Wherever the line with "Previous Post" sits in the listing below, transcribe from it up to and including the line with "necessary steps to resolve your crawl space", exactly, and leave the remaining lines out.
==================================================
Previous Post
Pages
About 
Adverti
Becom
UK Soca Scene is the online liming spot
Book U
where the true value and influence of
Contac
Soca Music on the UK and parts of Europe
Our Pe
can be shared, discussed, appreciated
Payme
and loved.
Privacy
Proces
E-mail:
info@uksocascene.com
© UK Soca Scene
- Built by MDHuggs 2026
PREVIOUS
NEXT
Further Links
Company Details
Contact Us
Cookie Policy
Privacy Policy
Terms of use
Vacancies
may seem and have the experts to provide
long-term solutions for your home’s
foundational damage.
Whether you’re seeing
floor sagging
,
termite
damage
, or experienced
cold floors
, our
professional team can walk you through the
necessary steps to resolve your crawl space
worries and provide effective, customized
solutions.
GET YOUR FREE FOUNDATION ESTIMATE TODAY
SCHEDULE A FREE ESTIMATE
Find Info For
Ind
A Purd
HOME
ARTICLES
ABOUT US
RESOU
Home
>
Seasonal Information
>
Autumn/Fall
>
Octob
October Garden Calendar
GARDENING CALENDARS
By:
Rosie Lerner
==================================================
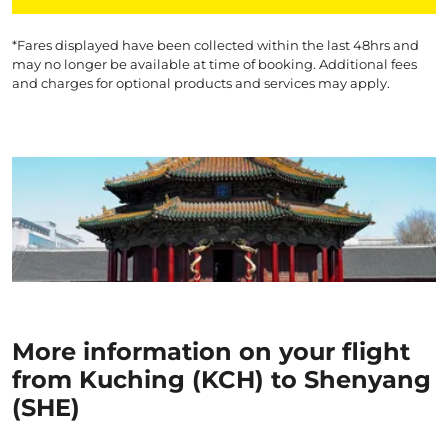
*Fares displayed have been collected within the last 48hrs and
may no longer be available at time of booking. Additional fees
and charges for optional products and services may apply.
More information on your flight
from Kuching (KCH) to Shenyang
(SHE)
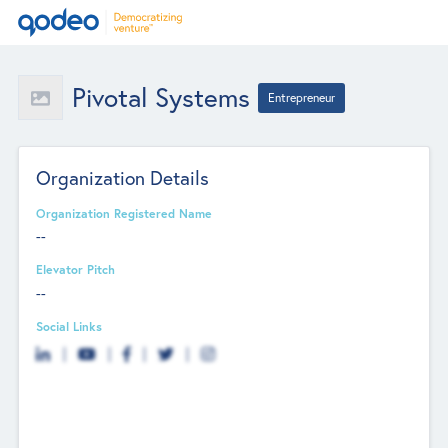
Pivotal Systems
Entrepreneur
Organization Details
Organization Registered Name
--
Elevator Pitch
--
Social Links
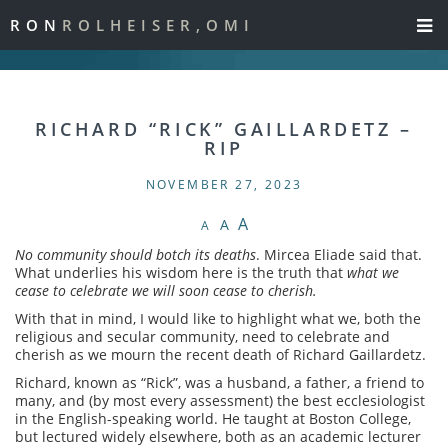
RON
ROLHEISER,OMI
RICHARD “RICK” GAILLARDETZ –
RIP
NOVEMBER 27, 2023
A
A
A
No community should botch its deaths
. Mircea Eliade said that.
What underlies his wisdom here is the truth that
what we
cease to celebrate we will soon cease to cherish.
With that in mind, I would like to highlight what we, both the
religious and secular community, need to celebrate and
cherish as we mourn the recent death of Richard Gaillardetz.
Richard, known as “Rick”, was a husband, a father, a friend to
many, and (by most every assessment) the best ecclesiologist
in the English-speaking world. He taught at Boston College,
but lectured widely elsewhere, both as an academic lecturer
==================================================
Solved problem —
Previous Post
Pages
About 
Adverti
Becom
UK Soca Scene is the online liming spot
Book U
where the true value and influence of
Contac
Soca Music on the UK and parts of Europe
Our Pe
can be shared, discussed, appreciated
Payme
and loved.
Privacy
Proces
E-mail:
info@uksocascene.com
© UK Soca Scene
- Built by MDHuggs 2026
PREVIOUS
NEXT
Further Links
Company Details
Contact Us
Cookie Policy
Privacy Policy
Terms of use
Vacancies
may seem and have the experts to provide
long-term solutions for your home’s
foundational damage.
Whether you’re seeing
floor sagging
,
termite
damage
, or experienced
cold floors
, our
professional team can walk you through the
necessary steps to resolve your crawl space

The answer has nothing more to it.